Les voyageurs affairés, regard fixés sur leur smartphone au moment de courir après un train ou un avion, imaginent-ils seulement que leur coûteuse valise roule derrière eux grâce aux détenus de la maison d’arrêt de Besançon ?

Chaque mois, le prestigieux leader mondial du luxe, LVMH, confie à l’établissement pénitentiaire entre 50 000 et 100 000 roues en plastique présentant un défaut esthétique, desquelles il faut extraire un petite pièce de roulement. Ce bout métallique - gros comme un ongle - sera renvoyé à l’expéditeur. La roue défectueuse, elle, partira à la poubelle.

“On est mieux ici qu’enfermé 21 heures sur 24”

Ce jeudi, cette tâche a été confiée à Dominique. Carreleur de profession, ce quadragénaire fait partie de la trentaine de détenus qui, du lundi au vendredi, de 7 h 30 à 13 h 30, travaillent dans l’atelier de la prison. Sûres, rugueuses, ses mains s’agitent efficacement. “J’ai demandé à bosser ici un mois après mon incarcération. Ça occupe”, confie pudiquement Dominique.

Bruno est plus loquace : “On est mieux ici qu’enfermé 21 heures sur 24 dans notre cellule de 9 m². Psychologiquement et même physiquement, ça fait du bien. L’autre motivation, c’est que ça permet de toucher un petit salaire.” Entre “250 et 500 euros” par mois, le concernant.

Objectif qualité

Sa mission du jour ? Assembler et contrôler une machine innovante imaginée par une start-up locale, AMI, permettant de motoriser les fauteuils roulants. “C’est utile pour le handicap. L’entrepreneur nous fait confiance, il faut lui redonner cette confiance en faisant de la qualité”, glisse Bruno, ouvrier depuis l’âge de 14 ans. Incarcéré depuis un an, l’atelier lui permet de respirer, en “gardant un rythme” en vue de sa future sortie de prison, parfois très rude à gérer.

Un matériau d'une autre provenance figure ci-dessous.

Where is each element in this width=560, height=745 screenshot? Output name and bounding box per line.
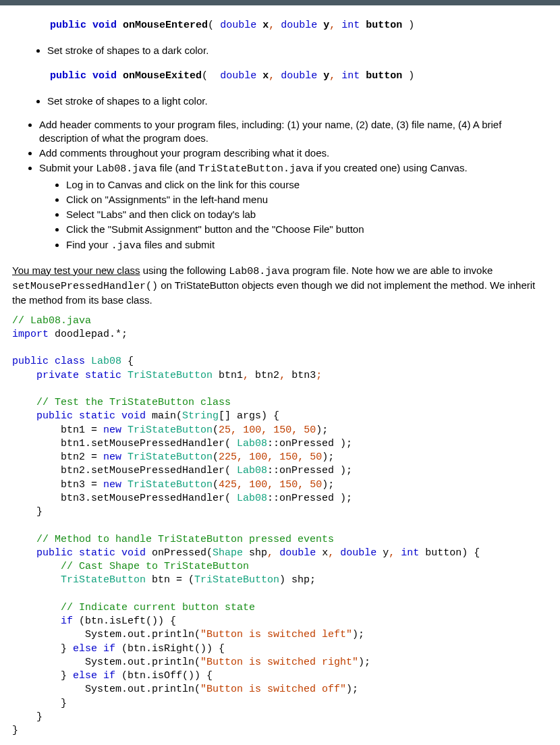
- method-name: onMouseExited: [123, 70, 202, 82]
- code-keyword: else: [73, 670, 97, 682]
- code-string: "Button is switched off": [200, 684, 346, 695]
- code-text: }: [12, 725, 18, 736]
- code-keyword: new: [103, 424, 121, 436]
- code-number: 225: [219, 451, 237, 463]
- code-class: TriStateButton: [121, 370, 213, 381]
- code-text: [304, 479, 310, 491]
- code-number: 50: [310, 451, 322, 463]
- method-name: onMouseEntered: [123, 20, 208, 31]
- code-text: (: [213, 424, 219, 436]
- code-text: onPressed: [146, 547, 206, 559]
- code-class: TriStateButton: [121, 479, 213, 491]
- param: x: [262, 70, 269, 82]
- code-text: [237, 424, 243, 436]
- code-text: }: [12, 506, 43, 518]
- code-text: {: [121, 356, 134, 367]
- code-inline: Lab08.java: [96, 163, 157, 175]
- code-keyword: import: [12, 329, 49, 340]
- list-item: Log in to Canvas and click on the link f…: [66, 178, 553, 192]
- code-class: TriStateButton: [121, 451, 213, 463]
- code-text: [298, 424, 304, 436]
- code-keyword: double: [334, 547, 376, 559]
- code-text: }: [12, 711, 43, 723]
- code-class: Lab08: [85, 356, 121, 367]
- type: double: [220, 20, 256, 31]
- list-item: Click on "Assignments" in the left-hand …: [66, 193, 553, 206]
- code-text: [243, 451, 249, 463]
- text: file (and: [157, 162, 198, 173]
- code-text: btn1: [213, 370, 243, 381]
- list-item: Add comments throughout your program des…: [39, 146, 553, 160]
- code-text: System.out.println(: [12, 657, 200, 668]
- code-keyword: new: [103, 451, 121, 463]
- code-number: 25: [219, 424, 231, 436]
- code-punct: ,: [267, 547, 273, 559]
- code-class: TriStateButton: [194, 574, 279, 586]
- code-punct: ;: [316, 370, 322, 381]
- code-text: System.out.println(: [12, 684, 200, 695]
- code-number: 150: [273, 424, 291, 436]
- text: using the following: [140, 265, 229, 276]
- code-comment: // Test the TriStateButton class: [12, 397, 231, 408]
- code-text: btn = (: [146, 574, 194, 586]
- code-punct: ,: [237, 479, 243, 491]
- document-body: public void onMouseEntered( double x, do…: [0, 5, 560, 745]
- code-punct: ,: [298, 451, 304, 463]
- code-keyword: private: [12, 370, 79, 381]
- code-text: y: [376, 547, 389, 559]
- param: y: [323, 70, 329, 82]
- param: button: [366, 20, 402, 31]
- code-text: btn3 =: [12, 479, 103, 491]
- code-number: 150: [279, 451, 298, 463]
- type: double: [220, 70, 256, 82]
- code-keyword: public: [12, 410, 73, 422]
- code-text: [267, 424, 273, 436]
- code-text: btn3: [285, 370, 316, 381]
- code-number: 100: [243, 424, 261, 436]
- code-text: (: [213, 451, 219, 463]
- paragraph: You may test your new class using the fo…: [12, 264, 548, 308]
- code-text: );: [358, 657, 370, 668]
- code-class: TriStateButton: [121, 424, 213, 436]
- code-text: );: [322, 451, 334, 463]
- code-number: 150: [279, 479, 298, 491]
- code-keyword: static: [73, 410, 115, 422]
- list-item: Click the "Submit Assignment" button and…: [66, 223, 553, 236]
- param: x: [262, 20, 269, 31]
- code-text: btn2 =: [12, 451, 103, 463]
- code-text: [243, 479, 249, 491]
- code-text: btn1 =: [12, 424, 103, 436]
- code-class: Lab08: [237, 438, 267, 449]
- code-text: }: [12, 670, 73, 682]
- window-topbar: [0, 0, 560, 5]
- method-signature-exited: public void onMouseExited( double x, dou…: [26, 59, 553, 93]
- code-text: [273, 451, 279, 463]
- code-punct: ,: [389, 547, 395, 559]
- code-number: 100: [249, 451, 267, 463]
- code-text: (: [213, 479, 219, 491]
- code-text: ::onPressed );: [267, 465, 352, 476]
- code-class: Lab08: [237, 493, 267, 504]
- code-keyword: int: [395, 547, 419, 559]
- code-comment: // Cast Shape to TriStateButton: [12, 561, 249, 572]
- code-text: btn2.setMousePressedHandler(: [12, 465, 237, 476]
- code-text: shp: [243, 547, 267, 559]
- code-number: 50: [310, 479, 322, 491]
- code-keyword: void: [115, 547, 146, 559]
- note-list: Set stroke of shapes to a light color.: [7, 94, 553, 108]
- code-text: (: [206, 547, 213, 559]
- code-text: x: [316, 547, 328, 559]
- code-text: main: [146, 410, 176, 422]
- type: double: [281, 70, 317, 82]
- keyword: void: [92, 70, 117, 82]
- comma: ,: [269, 70, 275, 82]
- paren: ): [408, 70, 414, 82]
- code-keyword: static: [73, 547, 115, 559]
- code-text: );: [316, 424, 328, 436]
- code-text: btn2: [249, 370, 279, 381]
- code-keyword: if: [97, 670, 115, 682]
- code-text: );: [352, 629, 364, 640]
- code-text: (btn.isRight()) {: [115, 643, 225, 655]
- code-text: (: [176, 410, 182, 422]
- code-punct: ,: [298, 479, 304, 491]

Les tâches confiés à la prison sont aussi variées que les profils des détenus, sélectionnés via une commission spéciale. Les places sont chères, avec 55 candidatures sur l’actuelle liste d’attente, car les bienfaits sont multiples : rompre la solitude du quotidien, faire gonfler ses économies, favoriser d’éventuels aménagements de peine…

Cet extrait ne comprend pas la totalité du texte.